The last few weeks have been an amazing time to keep our eyes turned towards the skies. Early October brought spectacular views of the Aurora Borealis to sky watchers throughout Illinois. It has been a very active year with coronal mass ejections directed towards earth peaking in May and again in October. The night skies were aglow with ionized reds and greens shimmering in clear skies.

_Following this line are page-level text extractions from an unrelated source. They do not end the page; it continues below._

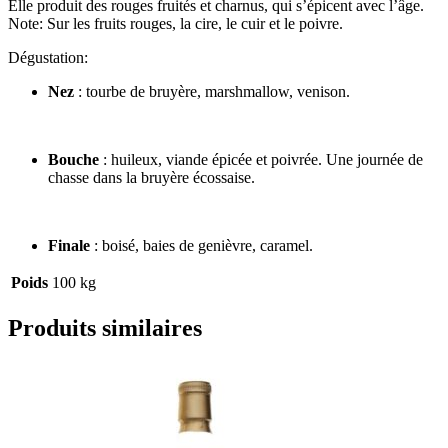
Elle produit des rouges fruités et charnus, qui s’épicent avec l’âge.
Note: Sur les fruits rouges, la cire, le cuir et le poivre.
Dégustation:
Nez
: tourbe de bruyère, marshmallow, venison.
Bouche
: huileux, viande épicée et poivrée. Une journée de
chasse dans la bruyère écossaise.
Finale
: boisé, baies de genièvre, caramel.
Poids
100 kg
Produits similaires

October also brought a celestial visitor to our part of the solar system. The comet Tsuchinshan-ATLAS has taken an 80,000-year journey from the ort cloud surrounding our solar system to swing around the sun. Astronomers call it a “once in a lifetime” viewing of this comet. In actuality, it is a once in a species existence opportunity. Think about it … 80,000 years ago modern humans (Homo sapiens) were in the process of migrating out of Africa into what today is the Middle East. Our species shared the planet with other species of humans. Neandertals and Denisovans are a couple of other human species that we have identified. All human species existed as small nomadic groups of hunters and gatherers. While the comet hurdled through space on its journey, we lost our Neanderthal and Denisovan cousins. Their extinction is still a great mystery and one that should serve as a warning of our own fragility. Yet our species survived, thrived, and spread across the planet.
I was in the Shawnee National Forest on Oct. 14 where the skies were dark enough to see the comet with the naked eye just after sunset and before the full moon rise brightened the night skies. The comet and its long “tail” were striking on the horizon. You might think the “tail” trails behind the comet like the contrail of a jet airplane, but it is actually debris that is being “blown away” from the comet by solar winds in the vacuum of space as it nears and swings around the sun. So, the tail’s position is not related to the comet’s path of trajectory. The same solar winds that carry sun particles towards earth to create mesmerizing aurora displays also direct the direction of the comet’s tail.
While I view the comet, my mind keeps going back to the geologic timeline as measured by the comet’s 80,000-year-old journey. Most of Illinois was covered in glaciers during this period, but the Shawnee National Forest was not. The hills and hollows, rock outcrops and rugged landscape are ancient. They were untouched by glaciers, but influenced by vast volumes of meltwaters as glaciers retreated. Water flowing over eons exposed the ancient bones of the earth, giving us such unique geology as Garden of the Gods Natural Area, Giant City State Park, and LaRue Pine Hills ecological area. A visit to Millstone Bluffs Archeological Area in Pope County can help put a human face on this ancient landscape. Petroglyphs adorn the rock and were created by humans of the Mississippian culture that lived here more than 1,000 years ago.
The 80,000 years of the comet’s journey through the cosmos is parallelled by the journey of modern humans from their ancestral origins in Africa. That journey is no less perilous and involves thousands of generations of human beings learning and adapting to persist in an ever-changing world. We are each a product of that long and perilous journey. How we move forward will determine if our species will be around to look to the skies in the future and gaze in wonder upon the comet’s return.